Dan Berger, the president and CEO of the National Association of Federal Credit Unions, said last week that the recent data breach at Target should serve as a “wake-up call to consumers and policymakers alike.”
“Every time consumers choose to use plastic cards for payments at a register or make online payments from their accounts, they put themselves at risk,” Berger said in a blog on The Huffington Post. “Many are not aware that their financial and personal identities could be stolen or that fraudulent charges could appear on their accounts, in turn damaging their credit scores and reputations.”
The security breach, which affected nearly 40 million consumer card accounts, was just one of the many that have occurred in recent years.
Berger said that while financial institutions are subject to data security regulations under the Gramm-Leach-Bliley Act, the standards do not apply to retailers and other entities.
“Credit unions suffer steep losses in re-establishing member safety after a data breach occurs,” Berger said.

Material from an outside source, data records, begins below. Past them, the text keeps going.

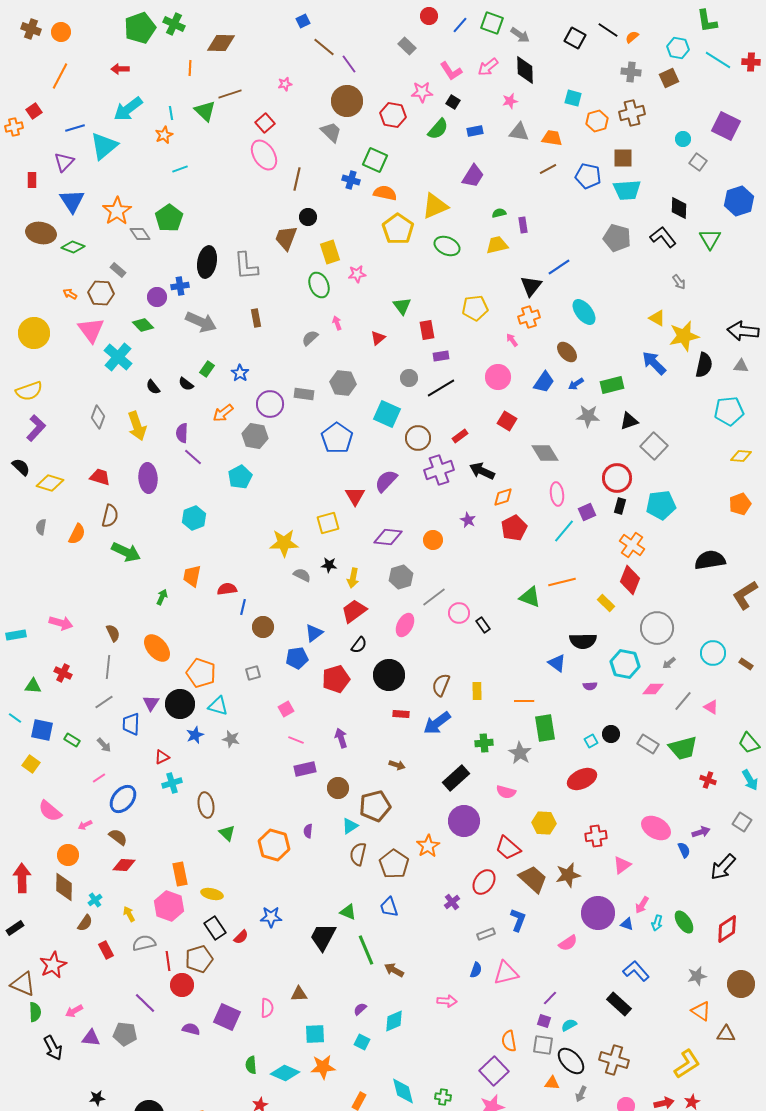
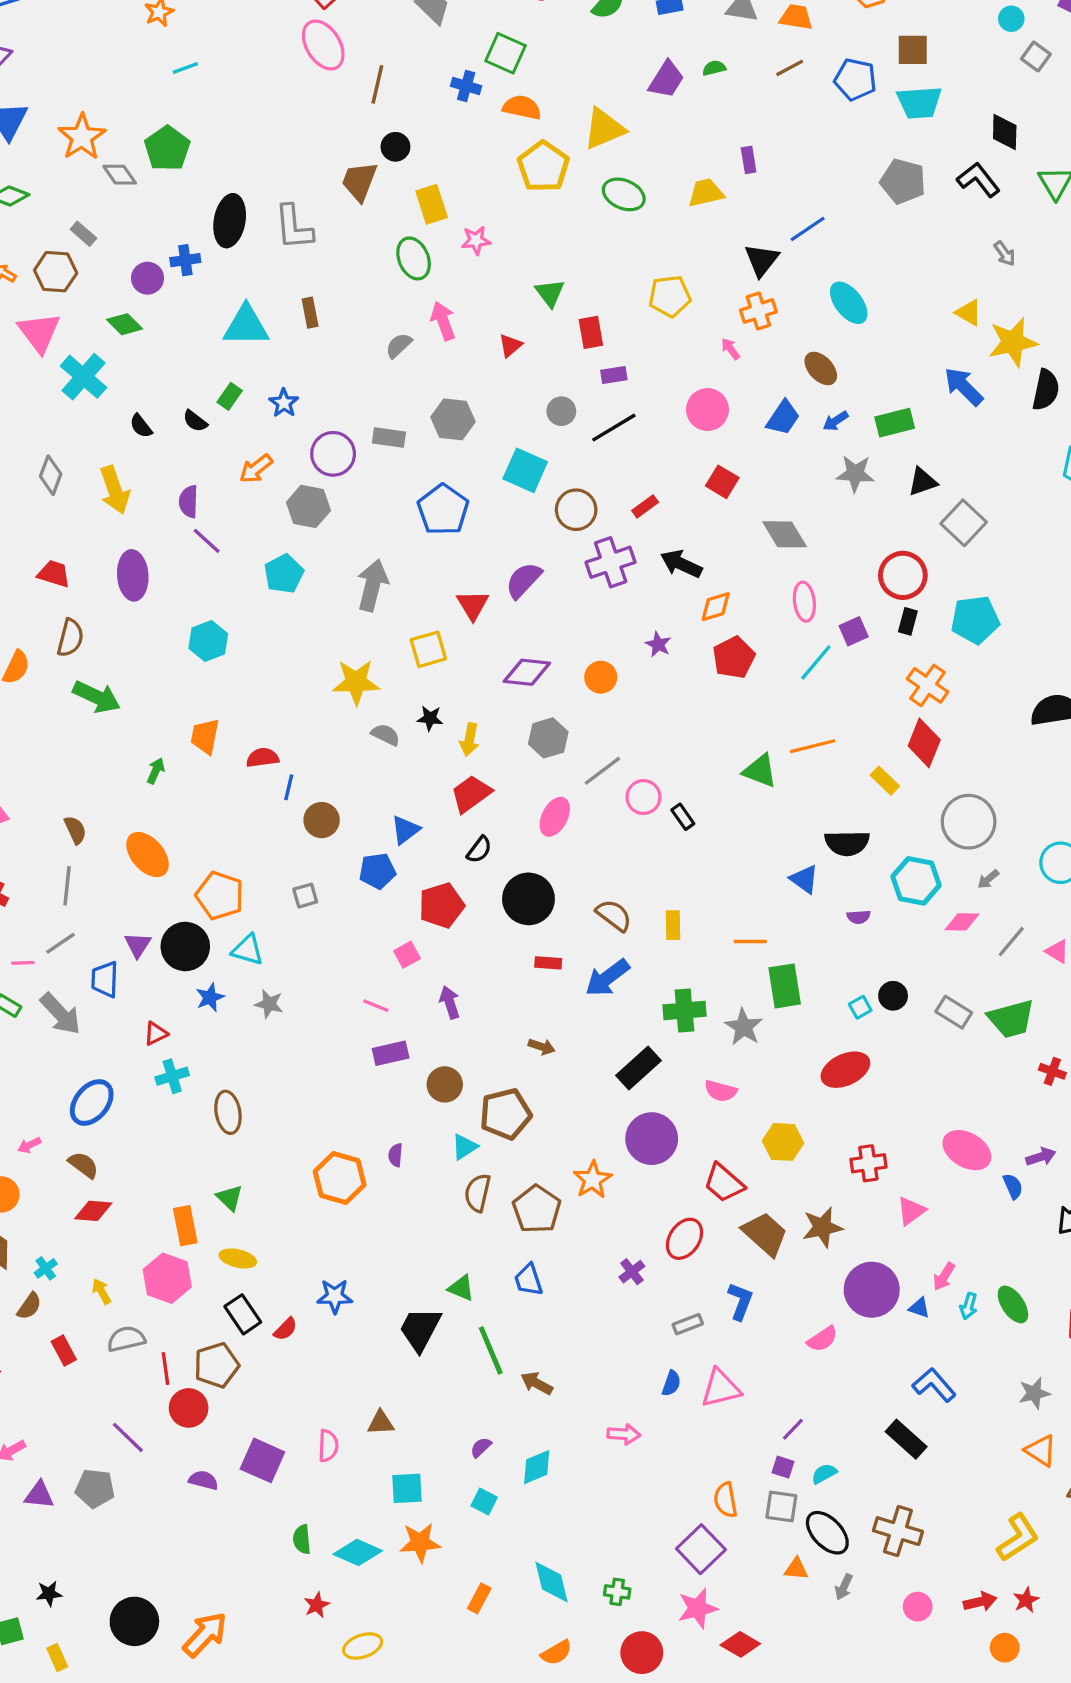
cyan triangle: (104, 146) -> (246, 326), moved, turned 40
green semicircle: (499, 213) -> (714, 68), moved
gray arrow: (201, 322) -> (372, 585), moved, turned -100
pink arrow: (337, 323) -> (443, 321), size x1.6
brown semicircle: (441, 685) -> (614, 915), turned 105
pink square: (286, 709) -> (407, 955), moved
green cross: (484, 743) -> (684, 1011), size x1.4
gray arrow: (104, 745) -> (60, 1014), size x1.8
pink line: (99, 778) -> (23, 963), moved, turned 32
green triangle: (227, 833) -> (230, 1198), moved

Berger called on Congress to pass legislation that would require retailers and other entities that store consumer data to adhere to data security standards, establish security policies, notify servicers of breaches and pay for the costs of breaches that occur in their systems.
“Bottom line: NAFCU urges Congress to make the issue of data security a priority in 2014 and enforce a stricter standard on merchants and retailers to protect consumers from breaches that compromise their financial and personal information,” Berger said. “Based on current standards, the question is not if consumers’ data will be compromised again, but when.”